Run, execute & share

Action	What it does
Green play button	Execute the workflow; each node turns green in order as its step completes
Run a single node	Execute just one node to check it goes red → yellow → green before continuing
Right-click → open output table	Inspect any node's result table to confirm it is what you expected
Open a node's view	For visualisation nodes (e.g. `Histogram`), open the interactive chart — it re-runs with the pipeline, so the figure is part of the recipe
Save the workflow	Persist the whole pipeline as a portable, reproducible recipe a collaborator can re-run
KNIME Hub paid for teams	Publish/share workflows; a KNIME account is only needed for Hub.
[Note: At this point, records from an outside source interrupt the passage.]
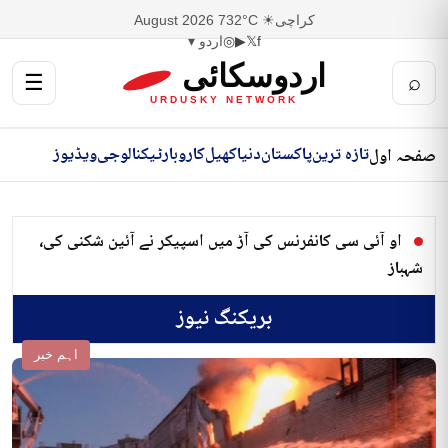
کراچی
☀ 32°C
7 August 2026
f
𝕏
▶
◎
اردو ▾
اردوسکائی
☰
⌕
URDUSKY NETWORK
تازہ ترین
پاکستان
دنیا
کھیل
کاروبار
ٹیکنالوجی
ویڈیوز
صفحہ اول
او آئی سی کانفرنس کی آڑ میں اسپیکر نے آئین شکنی کی،
شہباز
بریکنگ نیوز
اہم خبر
Team sharing, scheduling & web execution require a paid Community Hub plan

Reproducibility is the point: because every step and connection is a visible node, a collaborator who opens your saved workflow on their own machine can regenerate the exact same filtered table, figure, or model predictions — no Python environment, and your data never had to leave your machine.

Tips

Watch the lights to debug: a yellow node is configured but hasn't run; you can tell at a glance where a workflow would stop if one node failed — it's the last green node.

Compare models fairly: to choose between two models, wire a Scorer onto each Predictor's output and read the accuracy figures and confusion matrices side by side.

Mind the memory caveat: performance degrades on datasets large enough to exceed KNIME's allocated heap, and the visual canvas gets hard to read with complex multi-branch workflows (node sprawl) — keep pipelines tidy and partition big data.